Du bist schon wieder bei mir.
Niemand außer dir, schafft es besser mit den Worten zu jongliern,
so dass ich selber schon routier bei jedem Satz.
Du hast Recht eigentlich ist alles gesagt. Und ich frag ob du bis morgen bleibst.
Ich bin schon müde es wär schön wenn du noch oben bleibst.
Das alte Muster strickt sich leicht doch frisst uns auf.
Jeder Schmetterling von damals, nur noch Motten im Bauch.

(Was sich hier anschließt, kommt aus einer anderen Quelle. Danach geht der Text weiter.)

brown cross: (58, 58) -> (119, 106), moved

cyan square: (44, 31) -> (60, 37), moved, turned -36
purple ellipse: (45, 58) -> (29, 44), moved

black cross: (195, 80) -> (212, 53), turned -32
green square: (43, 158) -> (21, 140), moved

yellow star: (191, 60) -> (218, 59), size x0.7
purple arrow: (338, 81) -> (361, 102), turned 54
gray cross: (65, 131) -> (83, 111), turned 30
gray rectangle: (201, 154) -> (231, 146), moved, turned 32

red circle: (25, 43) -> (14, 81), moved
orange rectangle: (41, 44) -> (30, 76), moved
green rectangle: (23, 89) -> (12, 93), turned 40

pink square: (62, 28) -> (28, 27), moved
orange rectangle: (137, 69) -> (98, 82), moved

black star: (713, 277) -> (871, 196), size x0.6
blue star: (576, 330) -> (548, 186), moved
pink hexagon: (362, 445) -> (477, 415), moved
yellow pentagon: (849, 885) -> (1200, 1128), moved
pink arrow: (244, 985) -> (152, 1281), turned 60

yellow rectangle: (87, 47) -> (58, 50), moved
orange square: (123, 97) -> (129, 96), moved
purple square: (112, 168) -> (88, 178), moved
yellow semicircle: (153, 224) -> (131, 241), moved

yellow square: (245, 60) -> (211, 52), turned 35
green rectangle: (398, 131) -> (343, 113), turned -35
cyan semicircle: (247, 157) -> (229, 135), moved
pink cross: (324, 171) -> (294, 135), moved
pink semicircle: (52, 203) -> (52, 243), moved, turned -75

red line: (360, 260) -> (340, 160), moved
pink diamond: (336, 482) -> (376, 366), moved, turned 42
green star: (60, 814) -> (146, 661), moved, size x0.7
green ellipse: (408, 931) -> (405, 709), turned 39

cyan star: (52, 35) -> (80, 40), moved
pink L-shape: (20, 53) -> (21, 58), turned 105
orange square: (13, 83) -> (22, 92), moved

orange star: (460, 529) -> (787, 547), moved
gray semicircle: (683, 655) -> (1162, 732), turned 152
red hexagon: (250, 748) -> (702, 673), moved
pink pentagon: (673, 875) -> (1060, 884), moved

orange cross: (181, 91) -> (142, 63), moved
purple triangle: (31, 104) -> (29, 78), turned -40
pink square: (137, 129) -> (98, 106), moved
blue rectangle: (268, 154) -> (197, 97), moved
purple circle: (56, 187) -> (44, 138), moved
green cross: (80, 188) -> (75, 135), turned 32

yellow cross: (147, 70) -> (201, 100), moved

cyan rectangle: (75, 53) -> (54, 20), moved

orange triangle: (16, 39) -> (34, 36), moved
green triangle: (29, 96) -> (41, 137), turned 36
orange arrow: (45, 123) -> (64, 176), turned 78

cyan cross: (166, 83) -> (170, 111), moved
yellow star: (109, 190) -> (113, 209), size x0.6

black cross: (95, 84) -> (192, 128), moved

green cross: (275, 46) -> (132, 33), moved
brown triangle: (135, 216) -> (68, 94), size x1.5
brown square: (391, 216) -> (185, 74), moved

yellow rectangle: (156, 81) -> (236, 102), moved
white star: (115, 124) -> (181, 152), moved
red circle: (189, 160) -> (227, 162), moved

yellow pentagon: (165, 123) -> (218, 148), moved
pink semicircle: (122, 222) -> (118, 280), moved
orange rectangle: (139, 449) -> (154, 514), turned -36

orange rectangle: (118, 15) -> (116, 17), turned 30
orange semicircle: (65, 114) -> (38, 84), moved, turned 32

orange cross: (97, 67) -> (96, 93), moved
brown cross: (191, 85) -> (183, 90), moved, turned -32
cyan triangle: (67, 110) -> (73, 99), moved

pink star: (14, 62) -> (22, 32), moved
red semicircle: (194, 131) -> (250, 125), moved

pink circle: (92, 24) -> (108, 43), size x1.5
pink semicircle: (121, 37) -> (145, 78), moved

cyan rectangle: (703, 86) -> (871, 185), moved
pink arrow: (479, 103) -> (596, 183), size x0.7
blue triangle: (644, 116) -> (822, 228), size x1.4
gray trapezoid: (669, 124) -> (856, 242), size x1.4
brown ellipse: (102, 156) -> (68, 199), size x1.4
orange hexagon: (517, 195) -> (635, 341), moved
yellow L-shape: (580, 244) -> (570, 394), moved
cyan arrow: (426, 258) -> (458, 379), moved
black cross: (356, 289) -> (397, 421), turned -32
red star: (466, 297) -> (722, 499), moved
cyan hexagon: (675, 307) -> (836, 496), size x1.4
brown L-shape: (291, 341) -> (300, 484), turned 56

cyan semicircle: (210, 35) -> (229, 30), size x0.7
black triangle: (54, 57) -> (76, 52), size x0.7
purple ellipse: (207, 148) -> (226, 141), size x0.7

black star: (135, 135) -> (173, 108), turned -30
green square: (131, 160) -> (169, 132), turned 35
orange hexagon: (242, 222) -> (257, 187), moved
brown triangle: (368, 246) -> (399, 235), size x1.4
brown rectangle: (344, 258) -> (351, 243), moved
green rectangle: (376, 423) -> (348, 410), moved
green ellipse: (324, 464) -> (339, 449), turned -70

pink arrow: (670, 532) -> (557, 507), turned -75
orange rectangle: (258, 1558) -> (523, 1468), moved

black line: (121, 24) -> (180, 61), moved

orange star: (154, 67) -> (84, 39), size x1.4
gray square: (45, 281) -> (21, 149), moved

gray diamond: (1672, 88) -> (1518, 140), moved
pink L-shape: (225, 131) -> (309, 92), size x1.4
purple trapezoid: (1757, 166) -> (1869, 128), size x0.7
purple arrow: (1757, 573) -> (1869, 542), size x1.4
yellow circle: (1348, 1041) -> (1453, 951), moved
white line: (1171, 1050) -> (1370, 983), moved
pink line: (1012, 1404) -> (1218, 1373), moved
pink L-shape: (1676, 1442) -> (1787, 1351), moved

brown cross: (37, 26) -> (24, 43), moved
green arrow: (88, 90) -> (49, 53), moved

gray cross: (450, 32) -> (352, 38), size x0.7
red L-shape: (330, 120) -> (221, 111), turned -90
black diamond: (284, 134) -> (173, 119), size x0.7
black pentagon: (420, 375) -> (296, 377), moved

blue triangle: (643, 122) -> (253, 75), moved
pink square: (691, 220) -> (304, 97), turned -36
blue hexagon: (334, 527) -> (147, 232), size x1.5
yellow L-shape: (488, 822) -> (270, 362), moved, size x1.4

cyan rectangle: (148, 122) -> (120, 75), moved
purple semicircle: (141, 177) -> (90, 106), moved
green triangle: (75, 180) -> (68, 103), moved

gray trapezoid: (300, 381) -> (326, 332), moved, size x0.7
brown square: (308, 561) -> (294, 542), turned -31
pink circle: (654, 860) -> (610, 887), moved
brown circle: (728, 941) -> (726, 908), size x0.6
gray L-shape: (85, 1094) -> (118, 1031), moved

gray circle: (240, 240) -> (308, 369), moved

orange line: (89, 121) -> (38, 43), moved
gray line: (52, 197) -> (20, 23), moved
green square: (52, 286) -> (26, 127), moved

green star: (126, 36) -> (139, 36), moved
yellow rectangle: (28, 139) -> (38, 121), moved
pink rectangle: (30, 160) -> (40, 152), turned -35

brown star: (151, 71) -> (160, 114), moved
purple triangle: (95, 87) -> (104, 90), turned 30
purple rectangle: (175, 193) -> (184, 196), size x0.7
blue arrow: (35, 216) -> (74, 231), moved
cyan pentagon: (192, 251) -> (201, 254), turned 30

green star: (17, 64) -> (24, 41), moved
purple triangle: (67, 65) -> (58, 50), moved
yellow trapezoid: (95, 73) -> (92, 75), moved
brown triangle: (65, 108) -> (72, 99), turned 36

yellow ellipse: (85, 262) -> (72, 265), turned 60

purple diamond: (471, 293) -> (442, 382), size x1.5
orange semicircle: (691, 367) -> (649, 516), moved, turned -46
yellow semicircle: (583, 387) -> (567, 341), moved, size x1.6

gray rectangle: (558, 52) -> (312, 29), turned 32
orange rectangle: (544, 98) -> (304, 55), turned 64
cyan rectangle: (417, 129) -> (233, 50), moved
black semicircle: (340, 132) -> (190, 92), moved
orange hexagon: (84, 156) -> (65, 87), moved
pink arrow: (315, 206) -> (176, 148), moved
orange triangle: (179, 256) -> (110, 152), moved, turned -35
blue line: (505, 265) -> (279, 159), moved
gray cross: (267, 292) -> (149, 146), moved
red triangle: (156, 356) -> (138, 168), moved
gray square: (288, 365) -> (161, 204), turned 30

Und wieder grüßt das Bauchgefühl
und es sticht immer dann von der Seite wenn der Kopf schon auf dem Boden liegt.
Und dann wird alles wieder aufgewühlt.
Wieder nur ehrlich zu mir selbst
ich Idiot.
Wenn es sich überhaupt nicht mehr lohnt.

Wieso schaust du mich so an?
Als wär hier irgendetwas dran, das unsre Welt verändern kann.
Ich kanns nicht.
Frag mich worauf du wartest.
Du suchst nach deiner Schuld warum der Kaffee nicht mehr warm ist.
Wir haben es versucht, hab den Filter aufgerissen, im Kaffeesatz gesucht.
Drei Jahre lang gewartet, den Februar verflucht. Alles wieder aufgebrüht,

doch nirgendwo warst du.

Kaffee Warm III – OK Kid

Es ist Sommer, irgendwo in Deutschland. Wie pathetisch diese Worte klingen? Es ist Sommer und es geht mir gut. Bisschen dramatisch, aber hey, Ja, wirklich. Es ist Sommer und es hat lange gedauert aber es geht mir gut. Ich stehe auf und öffne das Fenster und der lilafarbene Himmel riecht nach nassem Gras, nach altem Putz und einer aufgeregten Stadt. Aufgeregt oder aufregend, hm? Einer Stadt, die neugierig ist, die laut wird und pöbelt und wo man um 4 mit der Ringbahn nach Tempelhof fährt um sich den Sonnenaufgang anzugucken, man alte Kippenstummel noch 3 Wochen lang im Treppenhaus liegen lässt und wo man umarmt und sich glücklich macht. Wir sind gut zueinander, wir passen aufeinander auf. Stimmt doch, oder? Es ist Sommer irgendwo in Deutschland und es hat lange gedauert, echt verdammt lange, aber vielleicht war das gut so. Irgendwann dachte ich mir halt hey, so kann das jetzt echt nicht weitergehen und bin aufgestanden und habe wieder angefangen zu laufen. Manchmal sogar zu joggen, ha! Und vielleicht musste es so sein, sag ich mir. Ich steige in die U8 und Orte sind verheilt. Berlin schließt Orte nicht aus, das eine muss das andere nicht für immer kaputt machen. Wir gehen was trinken, Radler weil irgendwie ist 2017 der Sommer des Radlers, also nicht wirklich wir, aber ein besseres wir und der Ort ist wieder heil. Der Himmel wird lila und er tröstet so sehr. Wir haben lange nicht geweint und wenn dann nur, weil wir aufeinander aufgepasst haben und wir so verdammt glücklich sind, gut zueinander sind. Und wir uns das sagen. Du machst mich glücklich. Ich mag dich. Du tust mir gut. Ich will dich sehen. Und dafür keine Schwäche sehen, nicht darin. Das kann ganz schön befreiend sein, den anderen nicht immer erst mal auszulachen, weil er mehr Gefühle zeigen kann als man selbst, weißt du. Es ist Sommer, irgendwo in Deutschland. Berlin, vielleicht. Der Himmel ist lila, es riecht nach Verheißung und es hat lange gedauert, nicht zu lange, sondern genau richtig. Und wie pathetisch diese Worte klingen. Und ich bin wieder glücklich, wirklich. Und nirgendwo bist du.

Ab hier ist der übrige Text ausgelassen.